Dispute over G7 costs: Söder government demands reimbursement - Greens sure: "It doesn't work that way"
Created: 07/05/2022 13:33
By: Thomas Eldersch
The Bavarian state has to dig deep into its wallet for the G7 summit in Elmau.
You would like to have the money back from the federal government.
Munich – Much ado about nothing, one could maliciously say about the G7 summit in Elmau.
This does not mean the talks among the world's top politicians, but much more the great logistical and security effort that was made for the meeting.
The G7 summit was expected to cost 188 million euros.
Money that the Bavarian state would like to have back from the federal government - with little chance of success.
G7 summit in Elmau: Söder demands more money from the federal government
Country chief Markus Söder (CSU) presented himself as a great statesman at the reception of Presidents Macron and Biden at Munich Airport.
On his social media channels, the CSU boss wrote in advance: "The world is a guest in Bavaria." Only the bill does not want to be paid in the Free State.
The federal government should pay for this.
After all, he was also the organizer.
“We are still struggling with the federal government for final funding.
The commitments so far are still too few, ”said Söder on Thursday (June 30) of the
Police forces from all over Germany.
A huge container village in Garmisch-Partenkirchen.

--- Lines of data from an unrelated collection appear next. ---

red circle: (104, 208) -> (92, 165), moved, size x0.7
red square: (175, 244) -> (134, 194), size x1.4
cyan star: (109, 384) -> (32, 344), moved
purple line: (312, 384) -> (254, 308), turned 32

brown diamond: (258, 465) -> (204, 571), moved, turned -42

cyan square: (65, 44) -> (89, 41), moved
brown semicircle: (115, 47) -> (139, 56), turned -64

A lot of money was spent on security around the G7 summit.
© Angelika Warmuth/Karl-Josef Hildenbrand/dpa
In particular, the costs for the security precautions around the G7 summit at Schloss Elmau make a big difference.
After all, around 18,000 police officers were deployed under Bavarian leadership.
Tens of thousands of manhole covers have been sealed, 16 kilometers of fence built and a trail parking lot paved to allow large helicopters to land.
At the Garmisch ski stadium there were almost 200 containers, in which there were not only detention cells for up to 150 people but also rooms for judges, public prosecutors and defense attorneys.
G7 summit in Elmau: the police have hardly anything to do - the event is peaceful
However, the balance sheet after the major event is sobering.
The detention cells remained empty, according to the police, at most two arrested people were housed there.
In addition, there were two arrest warrants on the sidelines of the summit, only one of which had anything to do with the meeting.
And in the demonstrations around the G7, far fewer people took part than expected.
In Munich, 20,000 people were registered for the big demonstration on Saturday before the meeting – in fact, around 5,000 came despite the best weather.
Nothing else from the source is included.